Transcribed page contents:
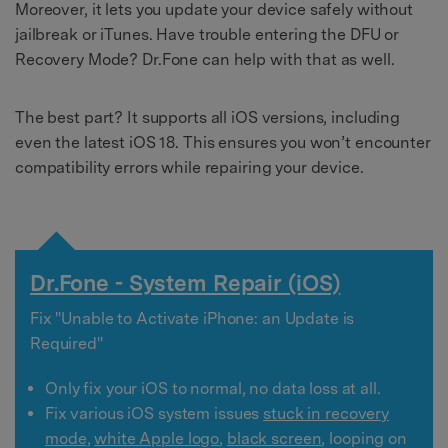
Moreover, it lets you update your device safely without
jailbreak or iTunes. Have trouble entering the DFU or
Recovery Mode? Dr.Fone can help with that as well.
The best part? It supports all iOS versions, including
even the latest iOS 18. This ensures you won’t encounter
compatibility errors while repairing your device.
Dr.Fone - System Repair (iOS)
Fix "Unable to Activate iPhone: an Update is
Required"
Only fix your iOS to normal, no data loss at all.
Fix various iOS system issues
stuck in recovery
mode
,
white Apple logo
,
black screen
, looping on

Goal of the exercise:
Please give the records above again exactly as they stand, with no pictures.

Result for this task:
Moreover, it lets you update your device safely without
jailbreak or iTunes. Have trouble entering the DFU or
Recovery Mode? Dr.Fone can help with that as well.
The best part? It supports all iOS versions, including
even the latest iOS 18. This ensures you won’t encounter
compatibility errors while repairing your device.
Dr.Fone - System Repair (iOS)
Fix "Unable to Activate iPhone: an Update is
Required"
Only fix your iOS to normal, no data loss at all.
Fix various iOS system issues
stuck in recovery
mode
,
white Apple logo
,
black screen
, looping on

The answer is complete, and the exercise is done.